Rozdział 23

697 31 1
                                    

Perspektywa Astrid

Podczas drogi do osady cały czas myślałam o Czkawce. Na nic innego nie zwracałam uwagi. Nie trzeba było długo czekać na skutki. Wpadłem na jakiegoś wikinga. Krzyknęłam do niego - "Przepraszam!".  Krzycząc do tego wikinga wpadłam na kogoś kolejnego Jak się okazało był to Czkawka. 

Perspektywa Czkawki

Gdy szłem rozwiązać jakiś kolejny problem kogoś z moich ludzi wpadła na mnie Astrid. Na początku się zdziwiłem zawsze była uważna. Przywitałem się :

- Cześć Astrid. O cześć Beck co robisz z Astrid? - powiedziałem

- Sam chciałbym wiedzieć...- Beck  odrzekł jakiś zły.

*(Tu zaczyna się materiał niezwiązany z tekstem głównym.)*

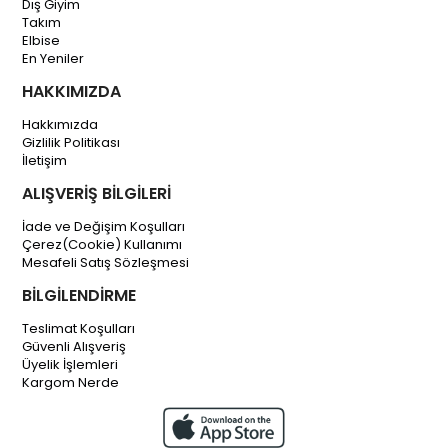
Dış Giyim
Takım
Elbise
En Yeniler
HAKKIMIZDA
Hakkımızda
Gizlilik Politikası
İletişim
ALIŞVERİŞ BİLGİLERİ
İade ve Değişim Koşulları
Çerez(Cookie) Kullanımı
Mesafeli Satış Sözleşmesi
BİLGİLENDİRME
Teslimat Koşulları
Güvenli Alışveriş
Üyelik İşlemleri
Kargom Nerde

- To robi ze mną ,że szlaja się po lasach sam i w dodatku zaprzyjaźnia się z jakimś smokiem. - odrzekła Astrid

- Astrid zapomniałaś ,że mamy pokój ze smokami. Wolno mu zaprzyjaźnić się z jakimś smokiem. A po za tym w jego wieku codziennie prawie po całe dnie siedziałem w lesie. - odpowiedziałam spokojnie

- No właśnie. - powiedział Beck

- Tylko nie wiem czy wiesz ,ale Beck zaprzyjaźnił się z jakimś dziwnym smokiem. Podobnym do nocnej furii ,ale jednak to nie furia. - odrzekła broniąc swojego zdania

- A to nie przypadkiem  biała furia? - zapytałem  z przekonaniem ,że to ona.

- Nie to nie jest żadna biała ani nocna furia. - odpowiedział Beck

- Hmmm.... Beck zaprowadzisz mnie wieczorem do tego smoka? - zapytałem

- Nie pójdziesz tam sam z Beckiem idę z wami. - wtrąciła się Astrid

- Przecież wiesz ,że nic się nam nie stanie. Skoro ten smok jest podobny do nocnej furii to możliwość jest taka ,że to nowy podgatunek . Sam oswoiłem furie i znam się na nich jak mało kto. - odpowiedziałem. 

- Uważajcie na siebie. - odrzekła całując mnie w policzek.

- To jak Beck zaprowadzisz mnie wieczorem do swojego przyjaciela? - zapytałem Becka po raz drugi o to samo.

- Tak. - odpowiedział

- Beck pójdź do lasu czy coś. Na razie nie mam czasu muszę pomóc jakiemuś wikingowi. Widzimy się wieczorem w chacie! - oznajmiłem

  Teraz zostało mi zająć się swoimi sprawami. Poszyłem w stronę zagród ze zwierzętami. Jak się okazało Svenowi uciekły owce. Od razu zabrałem się do roboty.

Perspektywa Becka

Mam nadzieję ,że Czkawka zaakceptuje Szpica. Moim zdaniem jest on wyjątkowy. Jest moim jedynym przyjacielem. Moi rówieśnicy cały czas się ze mnie naśmiewają i mnie dręczą. Szczerze? To mi to wcale nie przeszkadza. Do puki jest ze mną Szpic nic mi nie jest groźne ani mi nie przeszkadza. A po za tym mam świetnego brata. Jeśli chodzi o jego dziewczynę to nie za bardzo ją lubię. Jest za bardzo przewrażliwiona. Kiedyś gdy jeszcze nie znałem Czkawki ani Szpica chciałem uciec z tej wyspy ,ale nie mogłem cały czas się odważyć. Nie chciałem sprawiać by ojciec  się martwił. I wiecie co ? Nigdy nie odważę się na ucieczkę. Podziwiam za to Czkawkę ,że miał odwagę do ucieczki i ,że poradził sobie tyle lat sam bez żadnych ludzi. Co prawda miał smoka - swojego najlepszego przyjaciela , ale i tak tyle czasu bez ludzi. Ciekawe czy tęsknił za Berk i bliskimi mu tu osobami... Muszę kiedyś się go zapytać o to jak z jego perspektywy wyglądała cała ucieczka i o czas , który spędził przez te jedenaście lat.